“Of course,” he said, with a touch of dignity which pierced me through the bosom, “I do not wish to be taken to any place where I would disgrace you. I know how impossible I am. Yet this suit of clothes cost me twelve hundred dollars in Confederate scrip. These boots are not much to look at, but they were made by a scion of one of the first families of the South; I paid him two hundred dollars for them, and he was right glad to get it. To such miserable straits have Southern gentlemen been reduced by the vandals of the North. Perhaps you don’t like the Confederate gray?”
“Bother your boots and your clothes!” I cried. “Nobody will notice them here.” (Which was true enough, for in those days the land was strewed with shreds and patches of the war. The drivers and conductors of street cars wore overcoats made out of shoddy army blankets, and the dustmen went about in cast-off infantry caps.) “What troubles me is that I can’t wait to start you on your breakfast.”
“I reckon I don’t need much starting.”
I explained the situation to him, and suggested that instead of going to the restaurant, he should go directly to my house, and be served by Mrs. Wesley, to whom I would write a line on a leaf of my memorandum-book. I did not suggest this step in the first instance because the little oyster saloon, close at hand, had seemed to offer the shortest cut to my cousin’s relief.
“So you’re married?” said he.
“I haven’t taken any matrimony in mine.”
“I’ve been married six years, and have two boys.”
“No! How far is your house?” he inquired. “Will I have to take a caar?”
“A ‘caar’? Ah, yes—that is to say, no. A car isn’t worth while. You see that bakery two blocks from here, at the right? That’s on the corner of Clinton Place. You turn down there. You’ll notice in looking over what I’ve written to Mrs. Wesley that she is to furnish you with some clothes, such as are worn by—by vandals of the North in comfortable circumstances.”

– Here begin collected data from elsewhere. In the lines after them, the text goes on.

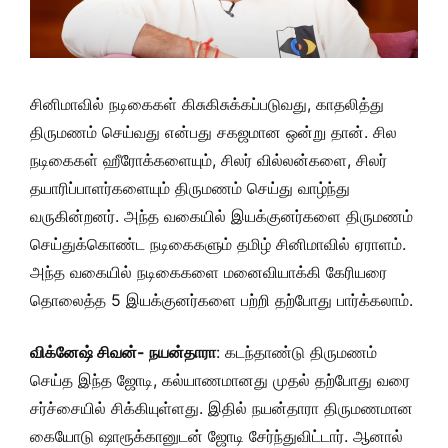
சினிமாவில் நடிகைகள் கிசுகிசுக்கப்படுவது, காதலித்து
திருமணம் செய்வது என்பது சகஜமான ஒன்று தான். சில
நடிகைகள் ஹீரோக்களையும், சிலர் வில்லன்களை, சிலர்
தயாரிப்பாளர்களையும் திருமணம் செய்து வாழ்ந்து
வருகின்றனர். அந்த வகையில் இயக்குனர்களை திருமணம்
செய்துக்கொண்ட நடிகைகளும் தமிழ் சினிமாவில் ஏராளம்.
அந்த வகையில் நடிகைகளை மனைவியாக்கி கேரியரை
தொலைத்த 5 இயக்குனர்களை பற்றி தற்போது பார்க்கலாம்.
விக்னேஷ் சிவன்- நயன்தாரா
: கடந்தாண்டு திருமணம்
செய்த இந்த ஜோடி, கல்யாணமானது முதல் தற்போது வரை
சர்ச்சையில் சிக்கியுள்ளது. இதில் நயன்தாரா திருமணமான
கையோடு ஷாரூக்கானுடன் ஜோடி சேர்ந்துவிட்டார். ஆனால்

“Tom Wesley, you are as good as a straight flush. If you ever come down South, when this cruel war is over, our people will treat you like one of the crowned heads—only a devilish sight better, for the crowned heads rather went back on us. If England had recognized the Southern Confederacy”—
“Never mind that; your tenderloin steak is cooling.”
“Don’t mention it! I go. But I say, Tom—Mrs. Wesley? Really, I am hardly presentable. Are there other ladies around?”
“There’s no one but Mrs. Wesley.”
“Do you think I can count on her being glad to see me at such short notice?”
“She will be a sister to you,” I said warmly.
“Well, I reckon that you two are a pair of trumps. Au revoir! Be good to yourself.”